**Extracted records**
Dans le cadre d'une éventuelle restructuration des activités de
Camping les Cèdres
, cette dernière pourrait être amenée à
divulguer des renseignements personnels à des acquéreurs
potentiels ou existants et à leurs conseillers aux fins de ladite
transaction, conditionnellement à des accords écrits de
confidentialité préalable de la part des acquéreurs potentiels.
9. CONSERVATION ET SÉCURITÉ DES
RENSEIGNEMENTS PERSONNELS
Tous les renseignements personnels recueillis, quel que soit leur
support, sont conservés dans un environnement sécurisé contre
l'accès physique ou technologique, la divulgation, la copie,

---

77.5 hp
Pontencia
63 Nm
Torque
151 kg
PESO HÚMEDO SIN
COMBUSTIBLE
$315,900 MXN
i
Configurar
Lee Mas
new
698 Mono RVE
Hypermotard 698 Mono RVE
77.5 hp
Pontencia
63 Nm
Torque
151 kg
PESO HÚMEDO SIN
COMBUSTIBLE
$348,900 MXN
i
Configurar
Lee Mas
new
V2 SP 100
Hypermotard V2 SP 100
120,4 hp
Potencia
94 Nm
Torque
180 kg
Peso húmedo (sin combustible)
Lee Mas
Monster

--

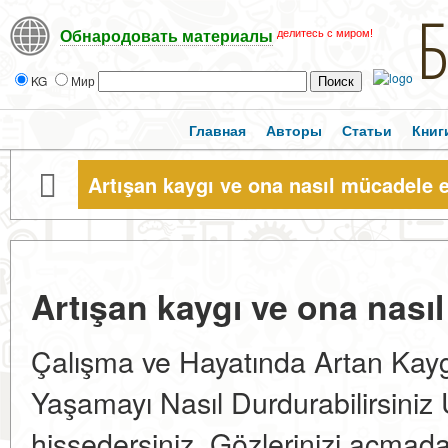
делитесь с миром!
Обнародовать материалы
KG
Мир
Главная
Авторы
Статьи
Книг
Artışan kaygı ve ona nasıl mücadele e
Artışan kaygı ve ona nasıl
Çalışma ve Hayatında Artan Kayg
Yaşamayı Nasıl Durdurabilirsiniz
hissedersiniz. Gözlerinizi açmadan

**Directions**
As the answer, set down only the lines from the data above between the one holding "Tous les renseignements" and the one holding "l'accès physique ou", inclusive, exactly as they read.

**Task result**
Tous les renseignements personnels recueillis, quel que soit leur
support, sont conservés dans un environnement sécurisé contre
l'accès physique ou technologique, la divulgation, la copie,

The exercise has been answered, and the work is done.